HumanCellAtlas / dcp2

Shared artifacts concerning the Human Cell Atlas (HCA) Data Coordination Platform (DCP)
4 stars 2 forks source link

TDR `dev` dataset is stale #17

Closed hannes-ucsc closed 2 years ago

hannes-ucsc commented 3 years ago

Rather than patching

https://github.com/DataBiosphere/azul/issues/2873 https://github.com/DataBiosphere/azul/issues/2870

we think that it's time to repopulate the dev dataset from scratch with a subset of projects from the dcp4 catalog used in prod. This would 1) reduce the size of the dev catalog and 2) make sure it is more representative of the current production systems. For example, the current dev snapshot does not have any intact analysis subgraphs or DCP/2-generated matrices.

hannes-ucsc commented 3 years ago

Step one is to settle on the subset of projects, more specifically staging areas, that we should use to populate the dataset from.
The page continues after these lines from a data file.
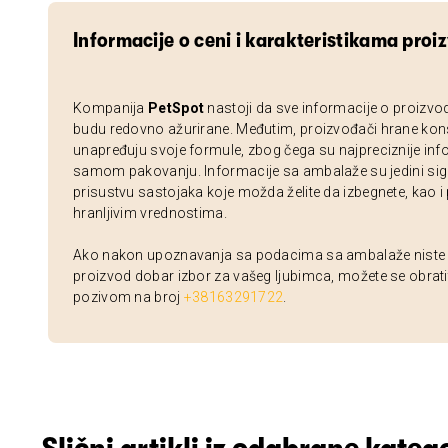
Informacije o ceni i karakteristikama proi
Kompanija
PetSpot
nastoji da sve informacije o proizvo
budu redovno ažurirane. Međutim, proizvođači hrane kon
unapređuju svoje formule, zbog čega su najpreciznije inf
samom pakovanju. Informacije sa ambalaže su jedini sig
prisustvu sastojaka koje možda želite da izbegnete, kao i
hranljivim vrednostima.
Ako nakon upoznavanja sa podacima sa ambalaže niste si
proizvod dobar izbor za vašeg ljubimca, možete se obrati
pozivom na broj
+38163291722
.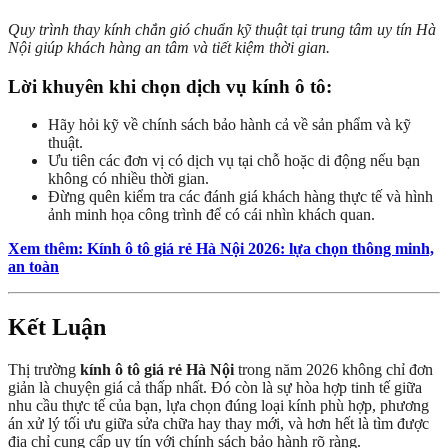
Quy trình thay kính chắn gió chuẩn kỹ thuật tại trung tâm uy tín Hà
Nội giúp khách hàng an tâm và tiết kiệm thời gian.
Lời khuyên khi chọn dịch vụ kính ô tô:
Hãy hỏi kỹ về chính sách bảo hành cả về sản phẩm và kỹ
thuật.
Ưu tiên các đơn vị có dịch vụ tại chỗ hoặc di động nếu bạn
không có nhiều thời gian.
Đừng quên kiểm tra các đánh giá khách hàng thực tế và hình
ảnh minh họa công trình để có cái nhìn khách quan.
Xem thêm: Kính ô tô giá rẻ Hà Nội 2026: lựa chọn thông minh,
an toàn
Kết Luận
Thị trường
kính ô tô giá rẻ Hà Nội
trong năm 2026 không chỉ đơn
giản là chuyện giá cả thấp nhất. Đó còn là sự hòa hợp tinh tế giữa
nhu cầu thực tế của bạn, lựa chọn đúng loại kính phù hợp, phương
án xử lý tối ưu giữa sửa chữa hay thay mới, và hơn hết là tìm được
địa chỉ cung cấp uy tín với chính sách bảo hành rõ ràng.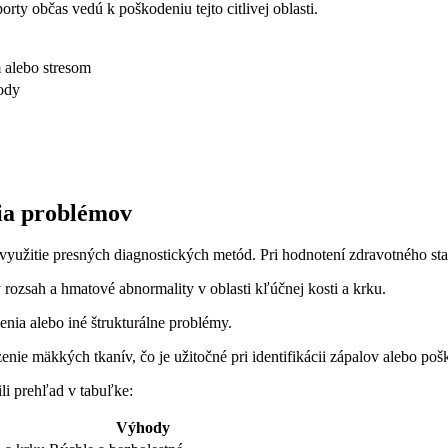
orty občas vedú k poškodeniu tejto citlivej ‍oblasti.
alebo⁣ stresom
ody
cia problémov
ové využitie presných diagnostických metód. Pri⁤ hodnotení zdravotného ‍
ozsah a⁢ hmatové abnormality v oblasti kľúčnej ⁢kosti a krku.
a alebo iné ⁢štrukturálne problémy.
e mäkkých ⁢tkanív, čo‌ je užitočné pri identifikácii zápalov alebo pošk
li prehľad‌ v tabuľke:
Výhody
kbergin commented 3 years ago

Sounds good to me.. if you want to just choose one 10X project that has analysis results and project matrices that would work. And then whatever we chose previously for having a small SS2 dataset and ideally at least one larger one so that we can test scale a bit more.

hannes-ucsc commented 3 years ago

Could you link or name the specific projects?

kbergin commented 3 years ago

This would be a good 10X project: 559bb888-7829-41f2-ace5-2c05c7eb81e9 This one for SS2 is already in dev and it's the one we've recently produced analysis results for: 8c3c290d-dfff-4553-8868-54ce45f4ba7f

We may want to keep the existing analysis results in dev for that SS2 project, though we may end up replacing them with our second iteration that should fix the project matrices that didn't index properly. Lmk what you think.

jessebrennan commented 3 years ago

We would also like 5b5f05b7-2482-468d-b76d-8f68c04a7a47 (Substantia_nigra_and_locus_coeruleus) in order to validate our solution to https://github.com/DataBiosphere/azul/issues/3095.

hannes-ucsc commented 3 years ago

And https://data.humancellatlas.org/explore/projects/b963bd4b-4bc1-4404-8425-69d74bc636b8?catalog=dcp6 since it's the only project with organically described CGMs.

hannes-ucsc commented 3 years ago

A consolidated list with all the projects mentioned above:

hannes-ucsc commented 3 years ago

The challenge is now to translate this to a list of staging areas. If that list ends up including a DSS adapter's staging area we will need to decide if we want to import that as is, thereby increasing the size of the new dataset, or if we want to create a stripped down copy of the staging area that only includes the mentioned projects. Another challenge is to match the projects between primary staging area and CGM staging areas.

aherbst-broad commented 3 years ago

Here are the staging areas:

hannes-ucsc commented 3 years ago

Here are the staging areas:

* From prod:

  * @kbergin (10x): https://data.humancellatlas.org/explore/projects/559bb888-7829-41f2-ace5-2c05c7eb81e9?catalog=dcp6

    * gs://broad-dsp-monster-hca-prod-ebi-storage/prod/559bb888-7829-41f2-ace5-2c05c7eb81e9
    * CGMs

      * gs://broad-dsp-monster-hca-prod-ucsc-storage/cgm_dcp2ebi/data/liver_immune_prohect_annotations.txt
      * gs://broad-dsp-monster-hca-prod-ucsc-storage/cgm_dcp2ebi/data/normalised_expression_matrix.h5

What's the plan on only importing the relevant CGM data and metadata files? Will you create a stripped down SA for these?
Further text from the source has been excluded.